What the task asks → For every line in the data below, check for the word "מקצועי", then state how many lines have it. Answer with the number only.

Data extract →
##########

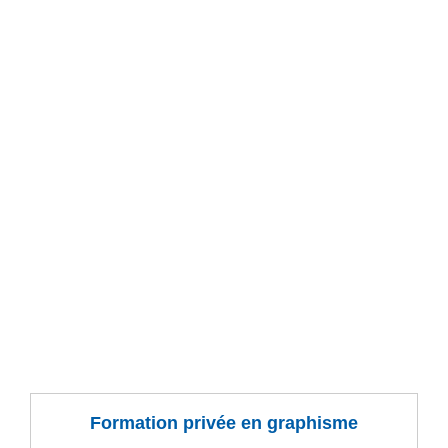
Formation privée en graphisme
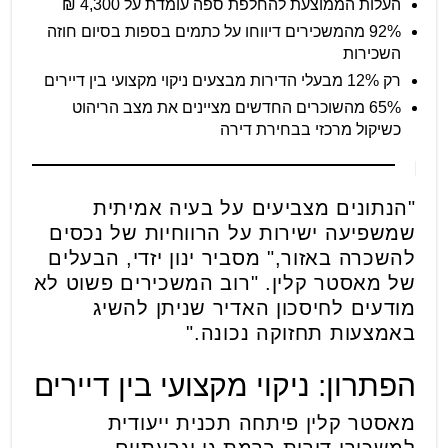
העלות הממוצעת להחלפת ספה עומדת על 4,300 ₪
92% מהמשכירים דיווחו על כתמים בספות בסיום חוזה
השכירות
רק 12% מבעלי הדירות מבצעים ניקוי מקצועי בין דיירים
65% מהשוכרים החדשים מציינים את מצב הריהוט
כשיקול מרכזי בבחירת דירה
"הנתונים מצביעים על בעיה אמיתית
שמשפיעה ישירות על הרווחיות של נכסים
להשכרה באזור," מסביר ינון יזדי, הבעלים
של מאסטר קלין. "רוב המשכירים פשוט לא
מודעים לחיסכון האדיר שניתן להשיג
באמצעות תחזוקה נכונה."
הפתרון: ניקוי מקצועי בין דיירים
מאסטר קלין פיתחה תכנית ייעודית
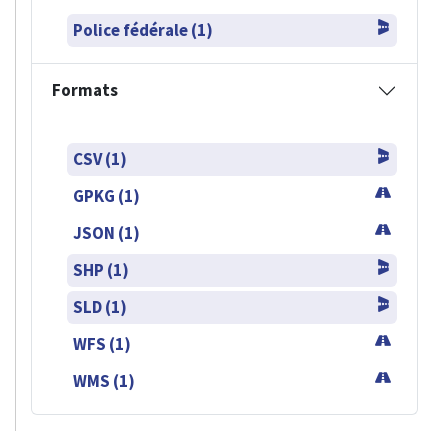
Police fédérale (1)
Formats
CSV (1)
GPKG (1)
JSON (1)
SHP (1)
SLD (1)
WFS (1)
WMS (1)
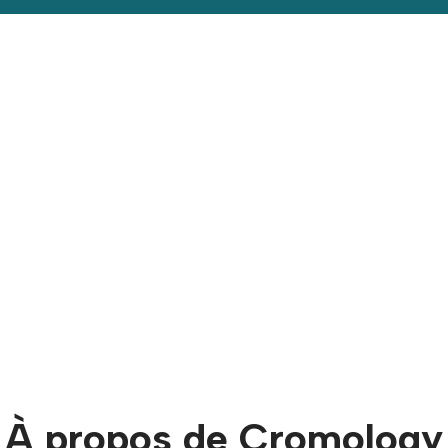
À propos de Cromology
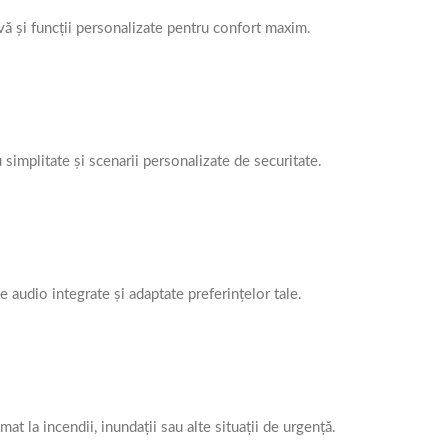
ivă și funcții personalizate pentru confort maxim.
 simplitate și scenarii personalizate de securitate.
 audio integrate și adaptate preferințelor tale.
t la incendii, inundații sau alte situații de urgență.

##########

Problem solution → 2